### Your goal
All of the data should be reproduced word for word, though its pictures must be omitted.

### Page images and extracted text
------------------------------------------------------------

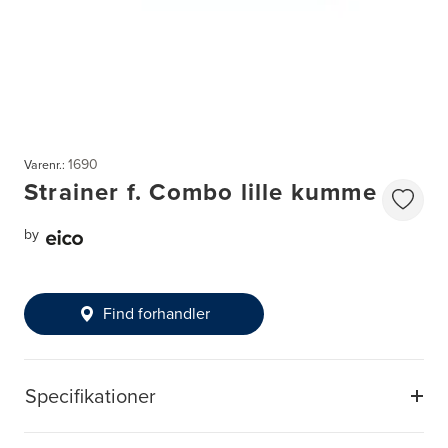
1690
Varenr.:
Strainer f. Combo lille kumme
by
Find forhandler
Specifikationer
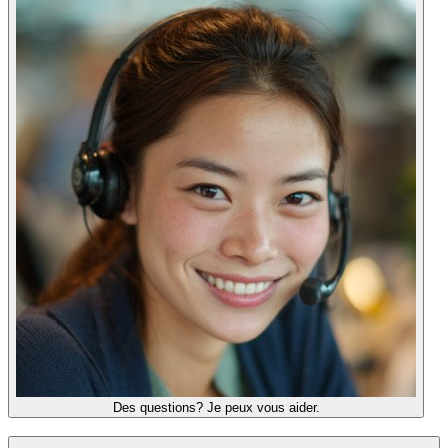
Des questions? Je peux vous aider.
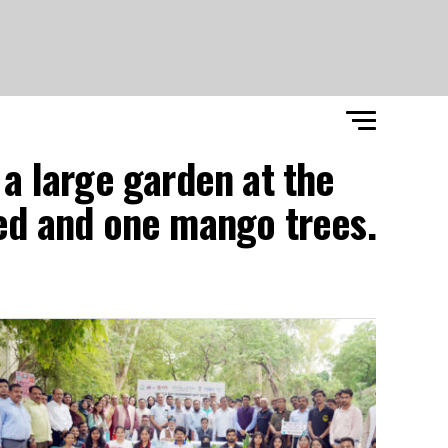
 a large garden at the
red and one mango trees.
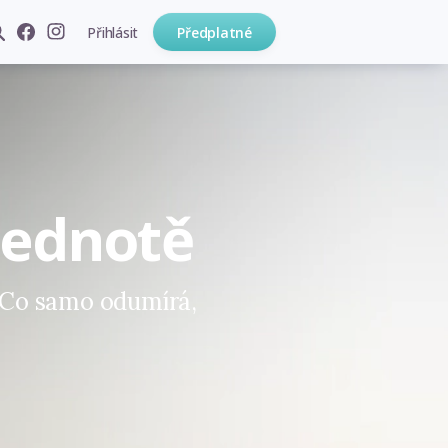
Přihlásit
Předplatné
jednotě
. Co samo odumírá,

------------------------------------------------------------

### Response area
1690
Varenr.:
Strainer f. Combo lille kumme
by
Find forhandler
Specifikationer
Des questions? Je peux vous aider.
 a large garden at the
red and one mango trees.
Přihlásit
Předplatné
jednotě
. Co samo odumírá,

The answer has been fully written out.